2021 Shortlist
Left in the Dark
Country/area: United States
Organisation: CBS Chicago
Organisation size: Big
Publication date: 15 Nov 2020

Credit: Samah Assad, Christopher Hacker, Dave Savini
Project description:
Published about five years after the Chicago Police Department first began issuing body cameras to its officers, Left in the Dark explores how the policies surrounding those cameras have broken down at nearly every level, and how those breakdowns have exacerbated the trauma inflicted by police misconduct.
Impact reached:
In response to our reporting, the Chicago Inspector General’s office said they would take steps to ensure the body cameras are seen as “more than high-tech vest ornaments,” and would focus on body camera usage in a follow-up inquiry to a 2019 report it published, which, in part, discussed issues with CPD’s body camera policy, including misuse of cameras.
We asked Chicago Mayor Lori Lightfoot and CPD Superintendent David Brown what steps they’d take following our reporting. Neither responded directly to our questions, and numerous interview requests to both officials were ignored.
A spokesperson for Mayor Lightfoot did say the city would “create a strengthened plan to ensure compliance among all officers with bodyworn [sic] cameras, including more detailed aspects of compliance such as the extent to which officers properly record interactions with the City’s residents.” The spokesperson didn’t provide specifics, so we will continue to report on those purported changes in the future.

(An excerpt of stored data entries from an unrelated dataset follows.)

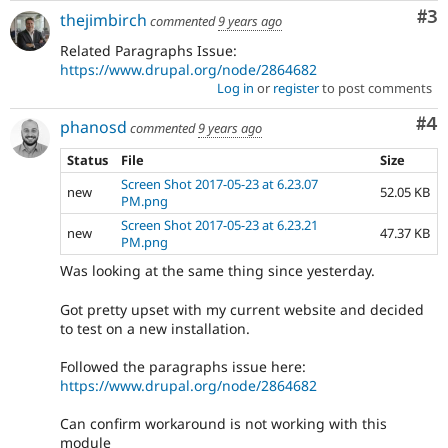
Co
#3
thejimbirch
commented
9 years ago
Related Paragraphs Issue:
https://www.drupal.org/node/2864682
Log in
or
register
to post comments
Co
#4
phanosd
commented
9 years ago
Status
File
Size
Screen Shot 2017-05-23 at 6.23.07
new
52.05 KB
PM.png
Screen Shot 2017-05-23 at 6.23.21
new
47.37 KB
PM.png
Was looking at the same thing since yesterday.
Got pretty upset with my current website and decided
to test on a new installation.
Followed the paragraphs issue here:
https://www.drupal.org/node/2864682
Can confirm workaround is not working with this
module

In addition, during the summer of 2020, while we were reporting this story, two CPD officers who weren’t wearing body cameras shot a man in the back. In response, CPD announced officers on its specialized “community safety team” would finally be equipped with body cameras. Our focus now is to investigate how those changes play out.
Techniques/technologies used:
The data analysis was done in Python, particularly using geospatial tools like Geopandas and the Folium mapping library to visually examine geographic disparities in the data we obtained.

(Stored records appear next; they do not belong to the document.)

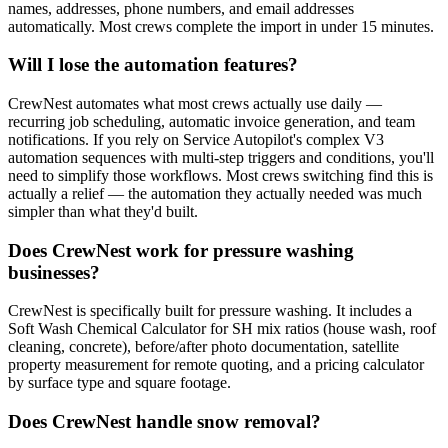
names, addresses, phone numbers, and email addresses
automatically. Most crews complete the import in under 15 minutes.
Will I lose the automation features?
CrewNest automates what most crews actually use daily —
recurring job scheduling, automatic invoice generation, and team
notifications. If you rely on Service Autopilot's complex V3
automation sequences with multi-step triggers and conditions, you'll
need to simplify those workflows. Most crews switching find this is
actually a relief — the automation they actually needed was much
simpler than what they'd built.
Does CrewNest work for pressure washing
businesses?
CrewNest is specifically built for pressure washing. It includes a
Soft Wash Chemical Calculator for SH mix ratios (house wash, roof
cleaning, concrete), before/after photo documentation, satellite
property measurement for remote quoting, and a pricing calculator
by surface type and square footage.
Does CrewNest handle snow removal?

To help piece together how often officers do activate their cameras when required, we used data on more than 340,000 routine investigatory stops beginning in 2018, after every patrol officer was equipped with a camera. At the time we reported the story, hundreds of officers on specialized tactical teams still weren’t required to wear cameras, so we used daily officer assignment data to rule out officers assigned to one of those teams, and found one in ten stops weren’t recorded. When factoring in officers who are on those teams, the number jumps to one in five.
We mapped that data down to the police beat — a small geographic subdivision, typically less than a square mile — used by CPD. It shows stark disparities in the use of body cameras, particularly when including stops made by officers assigned to tactical teams, who primarily work in predominantly Black and brown communities. While almost 100 percent of stops in the predominantly white North Side were recorded, less than 60 percent of stops were recorded in some parts of the South and West sides.

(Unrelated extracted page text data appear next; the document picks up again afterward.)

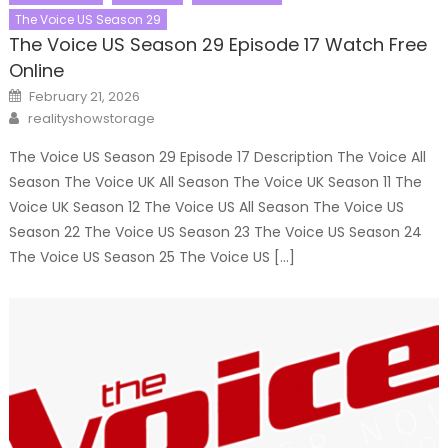
The Voice US Season 29
The Voice US Season 29 Episode 17 Watch Free
Online
Posted
February 21, 2026
on
Author
realityshowstorage
The Voice US Season 29 Episode 17 Description The Voice All
Season The Voice UK All Season The Voice UK Season 11 The
Voice UK Season 12 The Voice US All Season The Voice US
Season 22 The Voice US Season 23 The Voice US Season 24
The Voice US Season 25 The Voice US […]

What was the hardest part of this project?
The biggest challenge with the data was determining if an officer had been given a camera at the time of the stop. While officers not equipped with cameras are part of the problem, our focus was on investigatory stops by officers who had cameras but didn’t use them properly.
We knew all patrol officers had cameras, but those on specialized teams didn’t, so we sought to determine if an officer was on one of those teams at the time of each stop. We obtained data showing the unit assignments of every CPD officer every day and cross-cross-referenced the officer’s identities and dates of the stops to determine if they were on one of those teams at the time of the stop.
In addition, we faced significant issues obtaining records in nearly every FOIA request we filed for this story.
In our requests to CPD’s accountability organization, the Civilian Office of Police Accountability (COPA), for video of the one particular stop of a man we featured heavily in the story, COPA initially failed to release the dashcam video, and improperly redacted multiple portions of the body camera video. They only corrected the redactions when we realized they accidentally left one portion unredacted which was redacted in another officer’s camera.
CPD vigorously fought the release of internal audit reports on its body camera program that we requested. After we initially requested them in June 2019, police denied the request, saying they were exempt from release because they were materials gathered in the course of an audit. We refiled the request, and, after nearly four months, CPD denied the request again. We then appealed the request to the Illinois Attorney General, who agreed the records were in fact subject to release.
What can others learn from this project?
The takeaway from our experience reporting this story is the value combining records reporting and data reporting can bring.
On its own, the data we uncovered revealed significant disparities between communities in the likelihood an incident will be recorded — a finding that would have been significant even without the records we obtained. Likewise, the internal audit reports we fought so hard to get revealed not only that there was a problem, but that CPD knew about it for years, often documenting the same problem month after month.
Like our data, that would have been a story on its own. But the conjunction of the two yielded an even more powerful narrative: CPD knew there were problems with officers misusing cameras, and with the accountability systems set up to ensure officers use cameras properly. Yet, as far as we can tell (and as far as CPD has told us), they’ve made little meaningful progress. The consequences of that lack of accountability are the disparities we saw in our data.